• YOUR INSTRUCTIONS: Quote the entries below from the line with "Country (448, 801)" through the line with "Calendars (320, 1020)", both ends included, and only those lines.

*** DATA Section Begins ***

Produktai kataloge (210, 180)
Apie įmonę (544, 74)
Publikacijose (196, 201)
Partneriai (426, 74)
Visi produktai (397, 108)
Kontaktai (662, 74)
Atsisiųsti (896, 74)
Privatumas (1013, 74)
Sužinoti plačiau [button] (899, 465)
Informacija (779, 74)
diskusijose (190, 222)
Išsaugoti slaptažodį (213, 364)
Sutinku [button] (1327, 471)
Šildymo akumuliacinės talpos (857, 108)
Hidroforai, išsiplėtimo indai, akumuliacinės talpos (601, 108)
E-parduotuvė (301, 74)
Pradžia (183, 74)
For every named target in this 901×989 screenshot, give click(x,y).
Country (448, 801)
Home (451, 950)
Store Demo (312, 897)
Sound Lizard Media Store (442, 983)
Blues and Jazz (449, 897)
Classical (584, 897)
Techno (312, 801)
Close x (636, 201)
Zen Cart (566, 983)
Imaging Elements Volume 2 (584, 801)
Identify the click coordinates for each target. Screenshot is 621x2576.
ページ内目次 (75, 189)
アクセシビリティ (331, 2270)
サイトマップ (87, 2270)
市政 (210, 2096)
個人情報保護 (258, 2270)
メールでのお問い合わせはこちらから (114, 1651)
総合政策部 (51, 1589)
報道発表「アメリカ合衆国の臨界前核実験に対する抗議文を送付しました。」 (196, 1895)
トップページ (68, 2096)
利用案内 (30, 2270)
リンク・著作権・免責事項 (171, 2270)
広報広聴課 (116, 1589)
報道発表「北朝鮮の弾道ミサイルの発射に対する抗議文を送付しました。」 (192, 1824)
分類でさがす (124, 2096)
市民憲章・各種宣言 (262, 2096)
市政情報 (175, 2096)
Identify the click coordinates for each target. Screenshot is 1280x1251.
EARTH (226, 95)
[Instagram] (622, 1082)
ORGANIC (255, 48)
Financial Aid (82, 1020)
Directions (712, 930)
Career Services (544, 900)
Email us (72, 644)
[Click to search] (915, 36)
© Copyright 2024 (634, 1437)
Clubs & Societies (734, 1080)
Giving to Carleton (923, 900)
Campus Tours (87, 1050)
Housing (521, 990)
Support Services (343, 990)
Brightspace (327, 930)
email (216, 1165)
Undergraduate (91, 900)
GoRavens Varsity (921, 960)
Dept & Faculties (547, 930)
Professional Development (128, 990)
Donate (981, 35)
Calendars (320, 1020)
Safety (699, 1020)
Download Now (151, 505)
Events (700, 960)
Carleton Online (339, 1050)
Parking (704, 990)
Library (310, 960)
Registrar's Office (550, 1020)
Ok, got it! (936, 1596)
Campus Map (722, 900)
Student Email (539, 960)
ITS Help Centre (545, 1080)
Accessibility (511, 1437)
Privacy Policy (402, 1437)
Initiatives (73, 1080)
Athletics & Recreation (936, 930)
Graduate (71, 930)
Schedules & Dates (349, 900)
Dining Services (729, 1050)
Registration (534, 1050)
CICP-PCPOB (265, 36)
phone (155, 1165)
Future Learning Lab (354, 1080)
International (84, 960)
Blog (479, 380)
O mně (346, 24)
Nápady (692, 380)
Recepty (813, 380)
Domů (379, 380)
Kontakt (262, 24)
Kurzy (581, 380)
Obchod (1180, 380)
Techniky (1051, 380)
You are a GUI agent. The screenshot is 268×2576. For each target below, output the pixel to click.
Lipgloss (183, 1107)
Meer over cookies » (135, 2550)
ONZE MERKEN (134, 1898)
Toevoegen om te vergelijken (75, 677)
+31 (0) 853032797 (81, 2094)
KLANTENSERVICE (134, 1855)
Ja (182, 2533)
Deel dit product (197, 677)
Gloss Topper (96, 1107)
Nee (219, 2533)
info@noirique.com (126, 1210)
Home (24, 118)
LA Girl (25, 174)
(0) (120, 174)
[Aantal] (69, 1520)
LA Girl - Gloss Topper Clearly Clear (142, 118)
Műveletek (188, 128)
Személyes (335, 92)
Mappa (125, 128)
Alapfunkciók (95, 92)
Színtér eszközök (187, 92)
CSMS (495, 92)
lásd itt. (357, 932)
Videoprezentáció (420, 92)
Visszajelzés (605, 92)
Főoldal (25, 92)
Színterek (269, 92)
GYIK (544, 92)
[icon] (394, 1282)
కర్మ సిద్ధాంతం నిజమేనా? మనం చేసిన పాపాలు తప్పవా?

*** DATA Section Ends ***

• ANSWER BOX:
Country (448, 801)
Home (451, 950)
Store Demo (312, 897)
Sound Lizard Media Store (442, 983)
Blues and Jazz (449, 897)
Classical (584, 897)
Techno (312, 801)
Close x (636, 201)
Zen Cart (566, 983)
Imaging Elements Volume 2 (584, 801)
Identify the click coordinates for each target. Screenshot is 621x2576.
ページ内目次 (75, 189)
アクセシビリティ (331, 2270)
サイトマップ (87, 2270)
市政 (210, 2096)
個人情報保護 (258, 2270)
メールでのお問い合わせはこちらから (114, 1651)
総合政策部 (51, 1589)
報道発表「アメリカ合衆国の臨界前核実験に対する抗議文を送付しました。」 (196, 1895)
トップページ (68, 2096)
利用案内 (30, 2270)
リンク・著作権・免責事項 (171, 2270)
広報広聴課 (116, 1589)
報道発表「北朝鮮の弾道ミサイルの発射に対する抗議文を送付しました。」 (192, 1824)
分類でさがす (124, 2096)
市民憲章・各種宣言 (262, 2096)
市政情報 (175, 2096)
Identify the click coordinates for each target. Screenshot is 1280x1251.
EARTH (226, 95)
[Instagram] (622, 1082)
ORGANIC (255, 48)
Financial Aid (82, 1020)
Directions (712, 930)
Career Services (544, 900)
Email us (72, 644)
[Click to search] (915, 36)
© Copyright 2024 (634, 1437)
Clubs & Societies (734, 1080)
Giving to Carleton (923, 900)
Campus Tours (87, 1050)
Housing (521, 990)
Support Services (343, 990)
Brightspace (327, 930)
email (216, 1165)
Undergraduate (91, 900)
GoRavens Varsity (921, 960)
Dept & Faculties (547, 930)
Professional Development (128, 990)
Donate (981, 35)
Calendars (320, 1020)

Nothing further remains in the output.